Until now, such tuning has largely been a matter of trial-and-error, but a joint study by engineers from Harvard University, Princeton University, Lawrence Livermore National Laboratory and Brookhaven National Laboratory has produced a playbook that can help engineers program the alignment and actuation of 3D printed LCEs. Using X-ray characterization during the printing process enabled the researchers to quantify LCE alignment at the microscale, forming the basis for a framework to guide their design and fabrication in the future.
“When this project began, we simply didn’t have a good understanding of how to precisely control liquid crystal alignment during extrusion-based 3D printing,” explained Rodrigo Telles in a Harvard press release. “Yet it is their degree of alignment that gives rise to varying amounts of actuation and contraction when heated.” Telles is a graduate student in the John A. Paulson School of Engineering and Applied Sciences and first author on the published research.
Telles and his colleagues used different nozzle shapes – tapered and hyperbolic – to study how the ink’s flow contributed to the LCE’s molecular alignment. By varying extrusion speed and nozzle shape, they were able to create two types of filaments: one with an outer layer of well-aligned molecules surrounding a poorly aligned core, and another with uniform alignment throughout.
“In the 3D printing community, most of us use a relatively small number of commercially available printheads. This study showed us that it’s important to pay attention to the details of both nozzle geometry and flow – and that we can exploit them to control material properties,” said assistant professor Emily Davidson in the same release. Davidson is a former Harvard graduate student now working at Princeton.
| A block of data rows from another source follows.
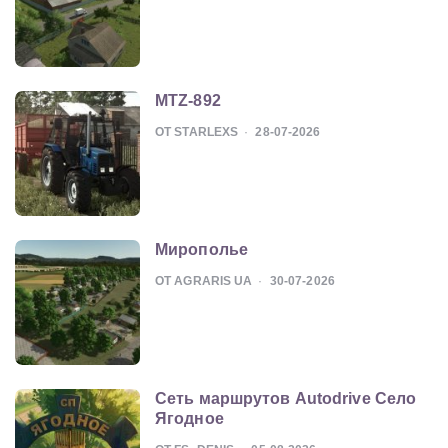
MTZ-892
ОТ STARLEXS
28-07-2026
Мирополье
ОТ AGRARIS UA
30-07-2026
Сеть маршрутов Autodrive Село
Ягодное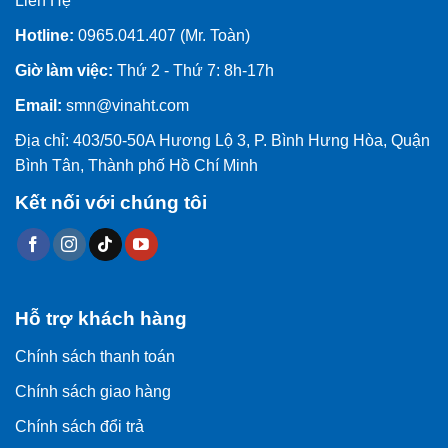
Liên Hệ
Hotline:
0965.041.407 (Mr. Toàn)
Giờ làm việc:
Thứ 2 - Thứ 7: 8h-17h
Email:
smn@vinaht.com
Địa chỉ: 403/50-50A Hương Lộ 3, P. Bình Hưng Hòa, Quận
Bình Tân, Thành phố Hồ Chí Minh
Kết nối với chúng tôi
Hỗ trợ khách hàng
Chính sách thanh toán
Chính sách giao hàng
Chính sách đổi trả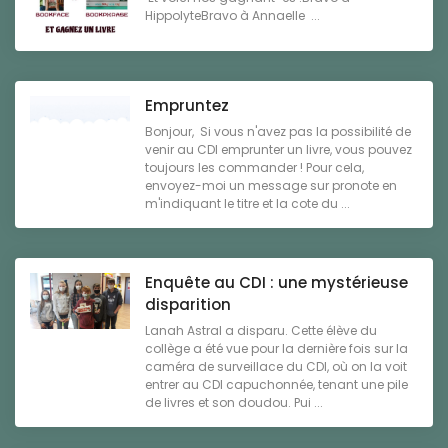
HippolyteBravo à Annaelle ...
Empruntez
Bonjour, Si vous n'avez pas la possibilité de
venir au CDI emprunter un livre, vous pouvez
toujours les commander ! Pour cela,
envoyez-moi un message sur pronote en
m'indiquant le titre et la cote du ...
Enquête au CDI : une mystérieuse
disparition
Lanah Astral a disparu. Cette élève du
collège a été vue pour la dernière fois sur la
caméra de surveillace du CDI, où on la voit
entrer au CDI capuchonnée, tenant une pile
de livres et son doudou. Pui ...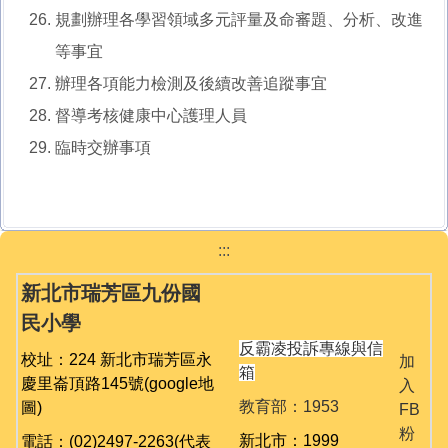
規劃辦理各學習領域多元評量及命審題、分析、改進
等事宜
辦理各項能力檢測及後續改善追蹤事宜
督導考核健康中心護理人員
臨時交辦事項
:::
新北市瑞芳區九份國
民小學
反霸凌投訴專線與信
校址：224 新北市瑞芳區永
加
箱
慶里崙頂路145號
(google地
入
教育部：1953
圖)
FB
粉
新北市：1999
電話：(02)2497-2263(代表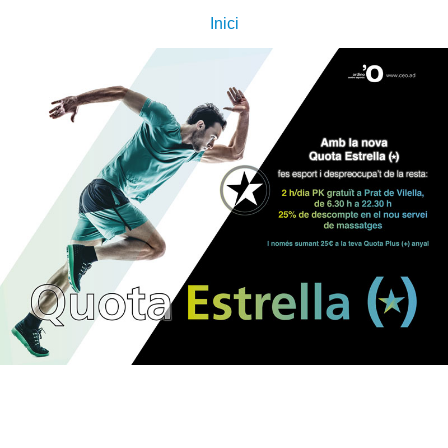
Inici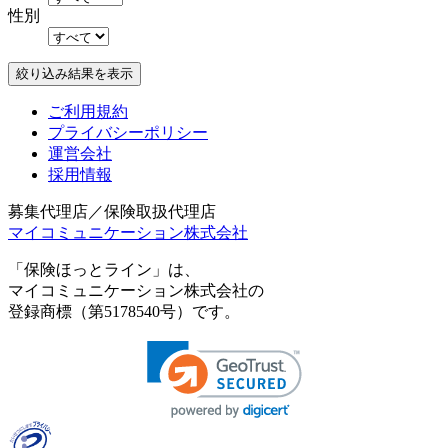
性別
ご利用規約
プライバシーポリシー
運営会社
採用情報
募集代理店／保険取扱代理店
マイコミュニケーション株式会社
「保険ほっとライン」は、
マイコミュニケーション株式会社の
登録商標（第5178540号）です。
The team worked with researchers at a wide-angle X-ray scattering beamline Brookhaven National Laboratory to take detailed X-ray measurements during 3D printing. This method allowed them to look inside the nozzles to visualize LCE alignment using different nozzle geometries and flow conditions. The X-ray measurements helped them determine the precise degree of alignment of the liquid crystalline molecules at any given position within the nozzles, providing a road map for their flow-induced alignment that is linked to tunable nozzle designs and printing parameters. Among their results was that a nozzle with a hyperbolic shape created better and more uniform alignment than conventional nozzles.
“The ability to ‘see’ into liquid crystal elastomers and quantify their alignment at the microscale during printing via wide angle X-ray scattering measurements has provided a fundamental framework of their processing-structure-property relationships for the first time,” said professor Jennifer Lewis of Harvard, the study’s senior author.
The research is published in the Proceedings of the National Academy of Sciences.